Ie te entends (reſpondit frere Ian). Ceſte metaphore eſt extraicte de la marmite clauſtrale. Le laboureur c’eſt le beuf, qui laboure ou a labouré : à neuf leçons, c’eſt à dire cuyct à perfection. Car les bons peres de religion par certaine Caballiſticque inſtitution des anciens, non eſcripte, mais baillée de main en main, ſoy leuans, de mon temps, pour matines, faiſoient certains præambules notables auant entrer en l’ecliſe. Fiantoient aux fiantouoirs, piſſoient aux piſſouoirs, crachoient aux crachouoirs, touſſoient aux touſſouoirs melodieuſement, reſuoient aux reſuoirs, affin de rien immonde ne porter au ſeruice diuin. Ces choſes faictes, deuotement ſe tranſportoient en la ſaincte Chapelle (ainſi eſtoit en leurs Rebus nommée la cuiſine clauſtrale) & deuotement ſollicitoient que des lors feuſt au feu le beuf mis pour le deſieuner des religieux freres de noſtre Seigneur. Eulx meſmes ſouuent allumoient le feu ſoubs la marmite. Or eſt que matines ayant neuf leçons, plus matin ſe leuoient par raiſon. Plus auſſi multiplioient en appetit & alteration aux abboys du parchemin : que matines eſtantes ourlées d’vne, ou trois leçons ſeulement. Plus matin ſe leuans, par la dicte Caballe, plus toſt eſtoit le beuf au feu : plus y eſtant, plus cuict reſtoit : plus cuyct reſtant, plus tendre eſtoit, moins vſoit les dens, plus delectoit le palat : moins greuoit le ſtomach, plus nourriſſoit les bons religieux. Qui eſt la fin vnicque & intention premiere des fondateurs : en contemplation de ce qu’ilz ne mangent mie pour viure, ils viuent pour manger, & ne ont que leur vie en ce monde. Allons Panurge.
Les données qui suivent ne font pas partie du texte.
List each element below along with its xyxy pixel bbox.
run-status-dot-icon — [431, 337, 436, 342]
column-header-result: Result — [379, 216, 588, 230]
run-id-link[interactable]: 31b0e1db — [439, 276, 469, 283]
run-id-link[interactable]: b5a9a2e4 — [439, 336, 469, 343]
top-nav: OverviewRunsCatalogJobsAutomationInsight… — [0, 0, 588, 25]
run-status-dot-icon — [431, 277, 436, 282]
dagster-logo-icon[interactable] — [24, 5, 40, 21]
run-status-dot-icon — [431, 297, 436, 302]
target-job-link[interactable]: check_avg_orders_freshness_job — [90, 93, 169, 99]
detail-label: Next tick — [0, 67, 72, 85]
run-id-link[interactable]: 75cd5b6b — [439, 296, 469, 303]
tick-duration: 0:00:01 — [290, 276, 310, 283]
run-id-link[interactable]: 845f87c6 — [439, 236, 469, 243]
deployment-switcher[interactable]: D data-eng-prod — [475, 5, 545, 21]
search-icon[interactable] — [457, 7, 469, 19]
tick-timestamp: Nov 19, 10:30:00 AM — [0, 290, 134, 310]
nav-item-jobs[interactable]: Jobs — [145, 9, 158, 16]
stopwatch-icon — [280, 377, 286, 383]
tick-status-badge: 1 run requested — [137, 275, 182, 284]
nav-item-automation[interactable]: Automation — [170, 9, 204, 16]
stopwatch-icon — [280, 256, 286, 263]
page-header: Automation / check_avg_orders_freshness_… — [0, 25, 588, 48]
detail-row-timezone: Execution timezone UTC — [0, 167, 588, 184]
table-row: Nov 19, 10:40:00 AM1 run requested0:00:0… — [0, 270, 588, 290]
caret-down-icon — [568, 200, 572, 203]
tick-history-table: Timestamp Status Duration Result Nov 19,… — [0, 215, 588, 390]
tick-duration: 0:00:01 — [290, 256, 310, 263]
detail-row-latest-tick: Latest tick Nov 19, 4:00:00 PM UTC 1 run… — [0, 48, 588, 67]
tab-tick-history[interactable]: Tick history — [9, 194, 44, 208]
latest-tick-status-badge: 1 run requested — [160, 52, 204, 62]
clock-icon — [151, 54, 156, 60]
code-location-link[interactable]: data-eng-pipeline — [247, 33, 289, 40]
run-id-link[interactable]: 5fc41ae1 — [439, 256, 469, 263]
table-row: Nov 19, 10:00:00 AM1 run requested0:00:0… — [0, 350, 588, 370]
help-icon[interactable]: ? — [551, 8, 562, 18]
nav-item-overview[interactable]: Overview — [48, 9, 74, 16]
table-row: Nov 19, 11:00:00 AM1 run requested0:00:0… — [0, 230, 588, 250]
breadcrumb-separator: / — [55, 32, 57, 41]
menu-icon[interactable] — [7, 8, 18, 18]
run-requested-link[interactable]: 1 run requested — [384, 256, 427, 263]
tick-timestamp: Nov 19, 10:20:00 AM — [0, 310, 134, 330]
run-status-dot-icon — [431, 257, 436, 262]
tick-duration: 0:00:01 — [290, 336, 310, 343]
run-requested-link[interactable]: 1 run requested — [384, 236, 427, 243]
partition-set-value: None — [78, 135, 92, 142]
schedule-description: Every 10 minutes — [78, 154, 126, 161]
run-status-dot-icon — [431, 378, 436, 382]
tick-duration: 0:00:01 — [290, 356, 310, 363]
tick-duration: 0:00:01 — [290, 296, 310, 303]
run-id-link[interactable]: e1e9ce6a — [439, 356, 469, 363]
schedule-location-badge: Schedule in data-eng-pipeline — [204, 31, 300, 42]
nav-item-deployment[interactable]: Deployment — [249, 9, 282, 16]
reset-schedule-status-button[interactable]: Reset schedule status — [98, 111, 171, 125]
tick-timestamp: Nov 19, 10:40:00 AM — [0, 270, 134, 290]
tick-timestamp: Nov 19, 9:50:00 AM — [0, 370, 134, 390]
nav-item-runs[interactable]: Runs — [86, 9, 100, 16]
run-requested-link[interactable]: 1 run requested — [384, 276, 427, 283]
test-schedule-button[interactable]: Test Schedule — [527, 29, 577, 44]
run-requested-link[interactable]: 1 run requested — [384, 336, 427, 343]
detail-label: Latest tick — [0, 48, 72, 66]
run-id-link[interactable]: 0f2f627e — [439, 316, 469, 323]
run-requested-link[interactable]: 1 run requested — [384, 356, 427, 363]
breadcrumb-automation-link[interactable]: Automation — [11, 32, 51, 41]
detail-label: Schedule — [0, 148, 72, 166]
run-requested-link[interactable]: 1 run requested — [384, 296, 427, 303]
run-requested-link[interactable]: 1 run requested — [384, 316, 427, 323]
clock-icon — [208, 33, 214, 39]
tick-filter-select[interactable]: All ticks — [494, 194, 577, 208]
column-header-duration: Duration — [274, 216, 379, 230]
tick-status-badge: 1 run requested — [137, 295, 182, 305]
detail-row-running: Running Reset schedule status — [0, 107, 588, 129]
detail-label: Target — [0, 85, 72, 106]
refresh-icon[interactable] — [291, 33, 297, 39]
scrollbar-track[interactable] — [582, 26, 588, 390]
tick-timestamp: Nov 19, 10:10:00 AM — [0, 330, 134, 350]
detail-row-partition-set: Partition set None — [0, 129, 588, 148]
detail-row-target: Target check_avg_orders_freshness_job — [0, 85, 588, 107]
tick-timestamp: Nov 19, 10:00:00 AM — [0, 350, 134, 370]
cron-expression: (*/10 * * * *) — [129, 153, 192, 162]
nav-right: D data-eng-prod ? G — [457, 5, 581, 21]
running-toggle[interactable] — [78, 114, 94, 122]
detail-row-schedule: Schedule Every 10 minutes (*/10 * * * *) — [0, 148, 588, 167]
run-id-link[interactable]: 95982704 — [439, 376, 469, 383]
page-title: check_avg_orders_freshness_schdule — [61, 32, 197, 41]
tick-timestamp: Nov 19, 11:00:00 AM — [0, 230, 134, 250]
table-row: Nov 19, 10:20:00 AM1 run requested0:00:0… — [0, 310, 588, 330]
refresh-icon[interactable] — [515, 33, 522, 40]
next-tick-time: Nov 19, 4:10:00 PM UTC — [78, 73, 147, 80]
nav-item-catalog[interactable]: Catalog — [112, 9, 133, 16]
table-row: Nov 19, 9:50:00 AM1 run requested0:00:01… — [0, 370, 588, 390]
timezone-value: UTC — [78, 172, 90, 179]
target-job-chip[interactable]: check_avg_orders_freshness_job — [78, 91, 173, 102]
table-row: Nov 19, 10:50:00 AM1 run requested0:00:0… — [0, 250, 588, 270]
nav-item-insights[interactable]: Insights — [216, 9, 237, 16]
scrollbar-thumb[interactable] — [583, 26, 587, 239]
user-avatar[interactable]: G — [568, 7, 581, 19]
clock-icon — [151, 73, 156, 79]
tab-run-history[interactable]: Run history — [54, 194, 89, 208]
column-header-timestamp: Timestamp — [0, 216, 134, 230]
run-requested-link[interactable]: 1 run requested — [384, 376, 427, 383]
A ceſte heure (diſt Panurge) te ay ie entendu, couillon velouté, couillon clauſtral & Cabalicque. Il me y va du propre cabal. Le fort, l’vſure, & les intereſtz ie pardonne. Ie me contente des deſpens : puys que tant diſertement nous as faict repetition ſus le chapitre ſingulier de la Caballe culinaire & monaſticque. Allons, Carpalim. Frere Ian, mon baudrier, allons. Bon iour, tous mes bons ſeigneurs. I’auoys aſſez ſongé pour boyre. Allons.

Panurge n’auoit ce mot acheué, quand Epiſtemon à haulte voix s’eſcria, diſant. Choſe bien commune & vulguaire entre les humains eſt, le malheur d’aultruy entendre, præuoir, congnoiſtre, & prædire. Mais ô que choſe rare eſt ſon malheur propre prædire, congnoiſtre, præuoir & entendre. Et que prudentement le figura Æſope en ſes Apologes, diſant chaſcun home en ce monde naiſſant vne bezace au coul porter : on ſachet de laquelle dauant pendent ſont les faultes & malheurs d’aultruy touſiours expoſées à noſtre veue & congnoiſſance : on ſachet darriere pendent ſont les faultes & malheurs propres : & iamais ne ſont veues ne entendues, fors de ceulx qui des cieulx ont le beneuole aſpect.


  1. Bien n’oyt. Lisez : bien & n’oyt.
  2. Sera. Lisez fera.
  3. Le bon Pape premier inſtituteur des ieuſnes. Voyez Polidore Virgile, De inventoribus rerum, VI, 3.
  4. Cene comme cæne. Cette étymologie est tirée de Plutarque, Probl. sympos., VIII, 6.
  5. La Sibylle enuers Cerberus. — Énéide, VI, 9.